Il semble que les magistrats privilégient le chef de proxénétisme et se soient relativement peu approprié l'infraction de traite aux fins de proxénétisme , ce qui pourrait être susceptible de contribuer à freiner la coopération européenne dans le domaine de la traque des responsables des réseaux 23 ( * ) .

Les éléments fournis par le Casier judiciaire national font apparaître en effet le faible nombre de décisions prises sur la base de cette infraction (quelques condamnations définitives seulement). Cette situation contraste avec la qualification, plus répandue, de proxénétisme (475 condamnations définitives prononcées en 2010) à laquelle les juridictions ont davantage recours.

Les deux qualifications présentent des ressemblances : elles sont punies des mêmes peines et sont assorties de conditions aggravantes comparables.

Le recours à la qualification de traite semble toutefois de nature à permettre une plus grande efficacité de la répression des responsables :

- le caractère large de l'infraction offre des possibilités de poursuites beaucoup plus grandes que la seule référence au proxénétisme 24 ( * ) ;

- la traite est une infraction formelle : elle a pour objet de permettre la commission d'infractions de proxénétisme, d'agressions ou atteintes sexuelles, d'exploitation de la mendicité, que ces infractions soient effectivement commises ou non ;

- la qualification de traite présente des avantages dans des dossiers internationaux nécessitant une entraide répressive avec des pays comme l'Allemagne, qui n'incriminent pas le proxénétisme.

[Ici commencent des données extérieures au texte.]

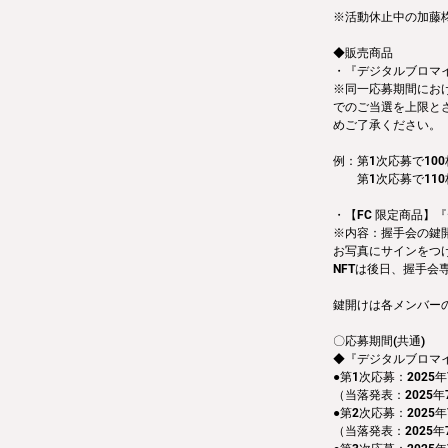
※活動休止中の加藤
◆販売商品
・『デジタルブロマイド
※同一応募期間にお
でのご当選を上限と
めご了承ください。
例：第1次応募で100
　　第1次応募で110
・【FC 限定商品】『
※内容：握手会の鍵
お写真にサインをつ
NFTは後日、握手会
鍵開けは各メンバー
〇応募期間(共通)
◆『デジタルブロマイ
●第1次応募：2025年
（当落発表：2025年
●第2次応募：2025年
（当落発表：2025年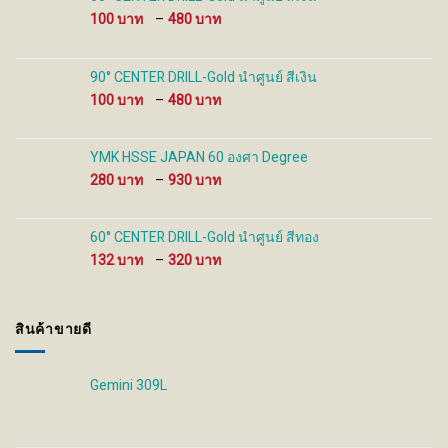
product
product
Price
100
–
480
page
page
range:
100 ฿
through
90° CENTER DRILL-Gold นำศูนย์ สีเงิน
480 ฿
Price
100
–
480
range:
100 ฿
through
YMK HSSE JAPAN 60 องศา Degree
480 ฿
Price
280
–
930
range:
280 ฿
through
60° CENTER DRILL-Gold นำศูนย์ สีทอง
930 ฿
Price
132
–
320
range:
132 ฿
through
สินค้าขายดี
320 ฿
Gemini 309L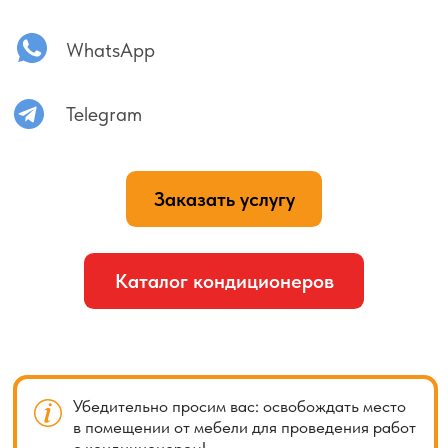
Как часто необходима дозаправка
кондиционера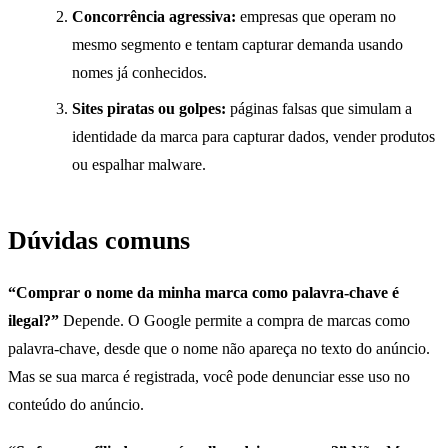
Concorrência agressiva:
empresas que operam no
mesmo segmento e tentam capturar demanda usando
nomes já conhecidos.
Sites piratas ou golpes:
páginas falsas que simulam a
identidade da marca para capturar dados, vender produtos
ou espalhar malware.
Dúvidas comuns
“Comprar o nome da minha marca como palavra-chave é
ilegal?”
Depende. O Google permite a compra de marcas como
palavra-chave, desde que o nome não apareça no texto do anúncio.
Mas se sua marca é registrada, você pode denunciar esse uso no
conteúdo do anúncio.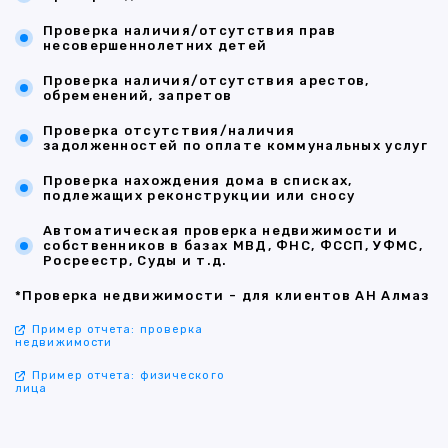
Проверка наличия/отсутствия прав
несовершеннолетних детей
Проверка наличия/отсутствия арестов,
обременений, запретов
Проверка отсутствия/наличия
задолженностей по оплате коммунальных услуг
Проверка нахождения дома в списках,
подлежащих реконструкции или сносу
Автоматическая проверка недвижимости и
собственников в базах МВД, ФНС, ФССП, УФМС,
Росреестр, Суды и т.д.
*Проверка недвижимости - для клиентов АН Алмаз
Пример отчета: проверка
недвижимости
Пример отчета: физического
лица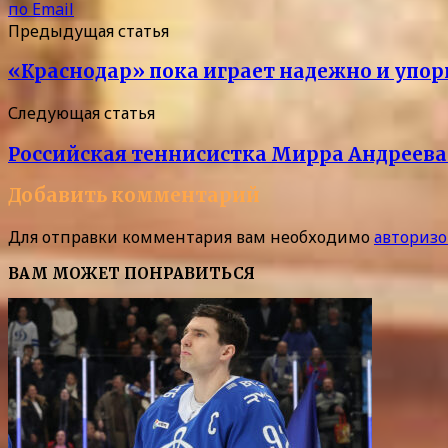
по Email
Предыдущая статья
«Краснодар» пока играет надежно и упорн
Следующая статья
Российская теннисистка Мирра Андреева 
Добавить комментарий
Для отправки комментария вам необходимо
авторизо
ВАМ МОЖЕТ ПОНРАВИТЬСЯ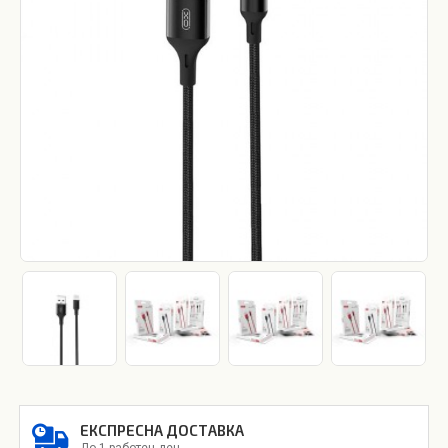
ЕКСПРЕСНА ДОСТАВКА
До 1 работен ден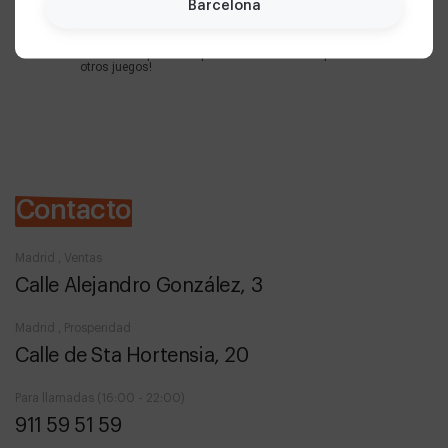
El otro dia fui con un grupo de amigos a hacer el juego
Barcelona
llamado Academia de Magia y fue muy divertido, las
instalaciones son muy adecuadas para este tipo de
juegos. El personal fue muy amable atento, siempre
estaban ahí para cualquier duda. Volveré a ir para hacer
otros juegos!
Contacto
Madrid , Ventas
Calle Alejandro González, 3
Madrid , Prosperidad
Calle de Sta Hortensia, 20
Para llamadas (16:00 - 22:00)
911 59 51 59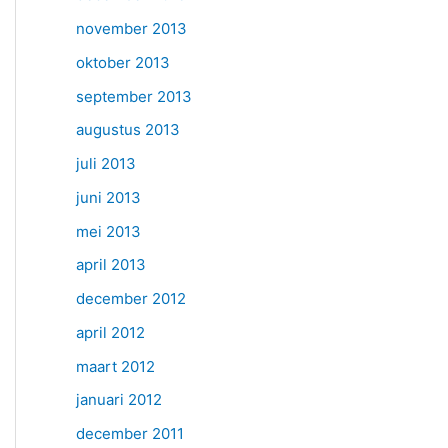
november 2013
oktober 2013
september 2013
augustus 2013
juli 2013
juni 2013
mei 2013
april 2013
december 2012
april 2012
maart 2012
januari 2012
december 2011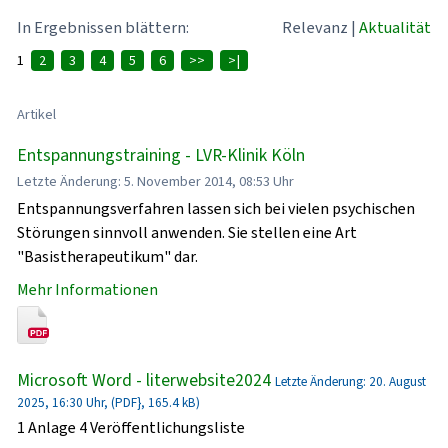
In Ergebnissen blättern:
Relevanz
|
Aktualität
1
2
3
4
5
6
>>
>|
Artikel
Entspannungstraining - LVR-Klinik Köln
Letzte Änderung: 5. November 2014, 08:53 Uhr
Entspannungsverfahren lassen sich bei vielen psychischen
Störungen sinnvoll anwenden. Sie stellen eine Art
"Basistherapeutikum" dar.
Mehr Informationen
Microsoft Word - literwebsite2024
Letzte Änderung: 20. August
2025, 16:30 Uhr, (PDF}, 165.4 kB)
1 Anlage 4 Veröffentlichungsliste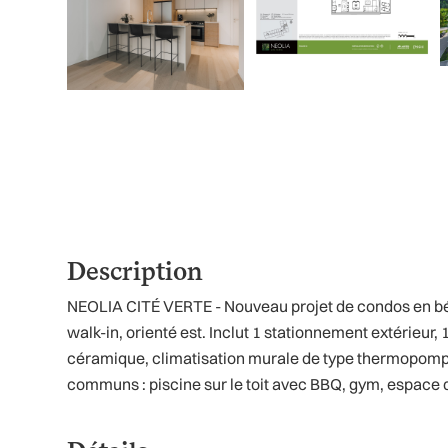
Description
NEOLIA CITÉ VERTE - Nouveau projet de condos en béto
walk-in, orienté est. Inclut 1 stationnement extérie
céramique, climatisation murale de type thermopompe,
communs : piscine sur le toit avec BBQ, gym, espace 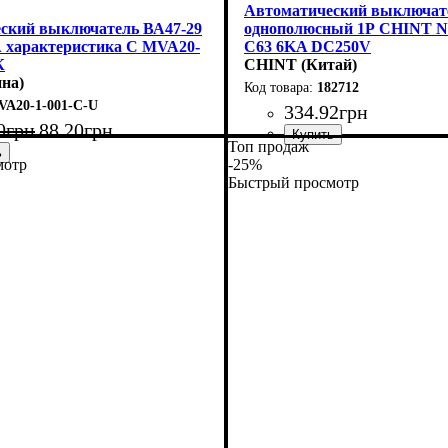
Автоматический выключат
ский выключатель ВА47-29
однополюсный 1Р CHINT 
А характеристика C MVA20-
C63 6KA DC250V
К
CHINT (Китай)
на)
182712
VA20-1-001-C-U
334
.
92
грн
0
грн
88
.
20
грн
Топ продаж
Номинальный ток, А
Количество полюсов
Отключающая характеристи
Ток
Тип монтажа
Серия
: DC (постоянный ток)
: NB1-63DC
: DIN-рейка
: Одноп
: 63А
мотр
-25%
е
й ток, А
полюсов
я характеристика
я способность, kA
а
ременный ток)
-29
 Автоматический выключатель
: Модульные
: DIN-рейка
: Однополюсный 1p
: 1А
: C
: 4,5 кА
Быстрый просмотр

Enfin, compte tenu de la dimension internationale de la traite des êtres humains, il semble souhaitable d'étendre aux personnes condamnées sur la base de cette infraction l'obligation de rembourser les frais de rapatriement de leurs victimes prévue à l'égard des personnes coupables de proxénétisme par l'article 225-24 du code pénal.

La délégation recommande donc :

- qu'une circulaire du garde des Sceaux 25 ( * ) attire l'attention des magistrats sur les avantages que présente la qualification de traite des êtres humains par rapport à celle de proxénétisme, plus particulièrement dans les affaires ayant une dimension internationale ;

- qu'une formation soit dispensée aux magistrats et aux fonctionnaires de police à cet effet ;

- que le code pénal soit modifié pour prévoir que les personnes condamnées pour traite d'êtres humains doivent rembourser les frais de rapatriement de leurs victimes, comme c'est actuellement le cas pour le proxénétisme.

2. Internet et le défi de la recherche des responsables26 ( * )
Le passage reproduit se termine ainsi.